Não podemos deixar de mencionar a avidez com que o Vaticano se apossou da ideia, no princípio puramente científica do Abade Lemaître (a expansão do universo, descoberta por Hubble, leva, quando se volta no tempo pelo pensamento, num “momento de origem”, onde o universo é condensado num ponto). Para a Igreja, este tempo inicial, o “Big Bang” ressoa em perfeita harmonia com o “Fiat Lux” do Génesis.

Os Criacionistas tiram proveito dessas metáforas e espalham hoje a ideia do “design inteligente”. Eles tiram daí uma evidência indirecta da existência de Deus, porque um plano não pode ser concebido sem um planeador, colocando assim os proponentes de um GADU imanente em muito má companhia, ao lado de seitas religiosas ultra-reaccionárias e diante de uma posição filosófica contraditória.

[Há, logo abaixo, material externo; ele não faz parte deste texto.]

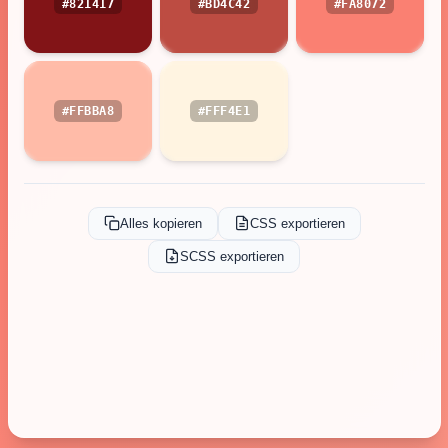
#821417
#BD4C42
#FA8072
#FFBBA8
#FFF4E1
Alles kopieren
CSS exportieren
SCSS exportieren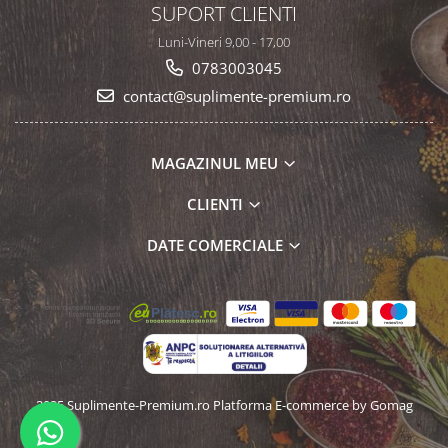
SUPORT CLIENTI
Luni-Vineri 9,00 - 17,00
0783003045
contact@suplimente-premium.ro
MAGAZINUL MEU
CLIENTI
DATE COMERCIALE
2025 Suplimente-Premium.ro
Platforma E-commerce by Gomag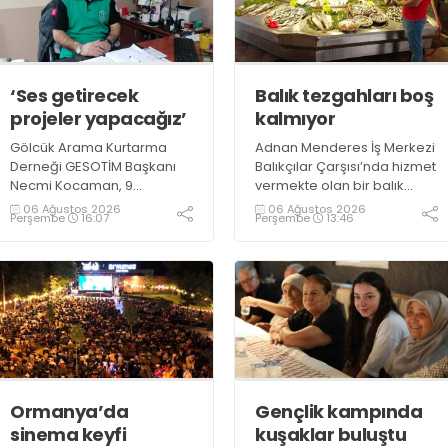
‘Ses getirecek
Balık tezgahları boş
projeler yapacağız’
kalmıyor
Gölcük Arama Kurtarma
Adnan Menderes İş Merkezi
Derneği GESOTİM Başkanı
Balıkçılar Çarşısı’nda hizmet
Necmi Kocaman, 9
vermekte olan bir balık
Ağustos’ta gerçekleşecek
restoranının işletme
06 Ağustos 2026
06 Ağustos 2026
Perşembe
16:07
Perşembe
13:46
sınavın ardından 4. Akredite
sahiplerinden Emrah
ekip çalışmalarını
Kurtuluş, yaz aylarında da
tamamlayacaklarını ifade
tezgahlarda taze balık
ederek açıklamalarda
bulunduğunu ifade ederek
bulundu. Kocaman,
“Yıl boyunca tezgahlarda
“Gölcük’te ve Kocaeli
taze balık bulmak mümkün
genelinde ses getirecek
oluyor” dedi
projelerimizi tek tek hayata
geçireceğiz” dedi
Ormanya’da
Gençlik kampında
sinema keyfi
kuşaklar buluştu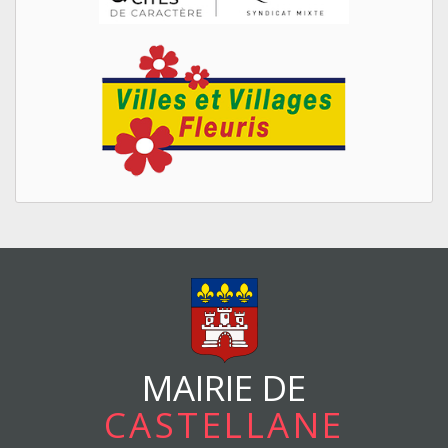
MAIRIE DE
CASTELLANE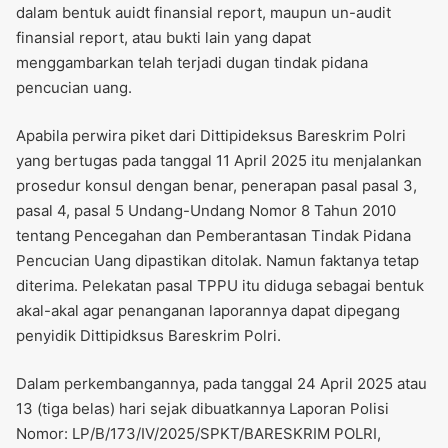
dalam bentuk auidt finansial report, maupun un-audit
finansial report, atau bukti lain yang dapat
menggambarkan telah terjadi dugan tindak pidana
pencucian uang.
Apabila perwira piket dari Dittipideksus Bareskrim Polri
yang bertugas pada tanggal 11 April 2025 itu menjalankan
prosedur konsul dengan benar, penerapan pasal pasal 3,
pasal 4, pasal 5 Undang-Undang Nomor 8 Tahun 2010
tentang Pencegahan dan Pemberantasan Tindak Pidana
Pencucian Uang dipastikan ditolak. Namun faktanya tetap
diterima. Pelekatan pasal TPPU itu diduga sebagai bentuk
akal-akal agar penanganan laporannya dapat dipegang
penyidik Dittipidksus Bareskrim Polri.
Dalam perkembangannya, pada tanggal 24 April 2025 atau
13 (tiga belas) hari sejak dibuatkannya Laporan Polisi
Nomor: LP/B/173/IV/2025/SPKT/BARESKRIM POLRI,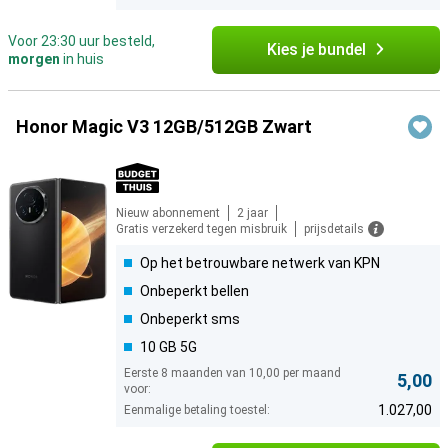
Voor 23:30 uur besteld,
Kies je bundel
morgen
in huis
Honor Magic V3 12GB/512GB Zwart
Nieuw abonnement
2 jaar
Gratis verzekerd tegen misbruik
prijsdetails
Op het betrouwbare netwerk van KPN
Onbeperkt bellen
Onbeperkt sms
10 GB 5G
Eerste 8 maanden van 10,00 per maand
5,00
voor:
1.027,00
Eenmalige betaling toestel: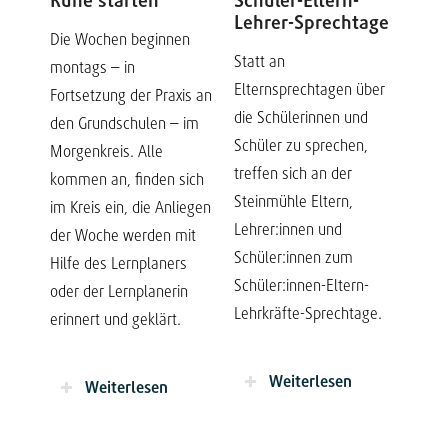
Ruhe starten
Schüler-Eltern-
Lehrer-Sprechtage
Die Wochen beginnen
Statt an
montags – in
Elternsprechtagen über
Fortsetzung der Praxis an
die Schülerinnen und
den Grundschulen – im
Schüler zu sprechen,
Morgenkreis. Alle
treffen sich an der
kommen an, finden sich
Steinmühle Eltern,
im Kreis ein, die Anliegen
Lehrer:innen und
der Woche werden mit
Schüler:innen zum
Hilfe des Lernplaners
Schüler:innen-Eltern-
oder der Lernplanerin
Lehrkräfte-Sprechtage.
erinnert und geklärt.
Weiterlesen
Weiterlesen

O GADU na paisagem contemporânea

E hoje? Longe de apaziguar as tensões religiosas dentro das lojas, o GADU tornou-se um desafio de uma nova divisão por mais de um século, a da “Regularidade” que separa as religiões reconhecidas pela esfera inglesa daquelas pessoas reivindicando liberdade de consciência religiosa e, portanto, rejeitando a obrigação de acreditar num deus criador transcendente.

No entanto, sem que as barreiras do direito de visita entre potências pareçam jamais poder cair entre as potências “Regulares” e as outras, estes últimos anos mostraram um compromisso claro de abertura fraterna: assim, os primeiros Encontros Lafayette permitiram em 28 Maio de 2015, uma reunião oficial entre o Grande Oriente de França, campeão da liberdade absoluta de consciência conforme proclama o Artigo I da sua Constituição, e a Grande Loja Nacional Francesa, a única reconhecida por Londres na França e impondo tanto o GADU quanto a crença em Deus aos seus membros.

Para complicar ainda mais um pouco uma situação já complicada, muitas potências “liberais” aplicando escrupulosamente a liberdade de consciência opõem, no entanto, a necessidade de colocar o trabalho sob os auspícios do Grande Arquitecto. Outras deixam às suas lojas a liberdade de escolher entre o GADU e o humanismo: é o caso do Grande Oriente de França. Esse é também o caso do Droit Humain: número de lojas da Federação Internacional trabalham hoje pelo progresso da humanidade.

Difícil de associar num só pensamento a absoluta liberdade de consciência e o uso da figura transcendente do Grande Arquitecto … Uma das soluções reside – pelo menos transitoriamente – na delegação às lojas da preocupação em decidir por si mesmas sobre o destino do GADU.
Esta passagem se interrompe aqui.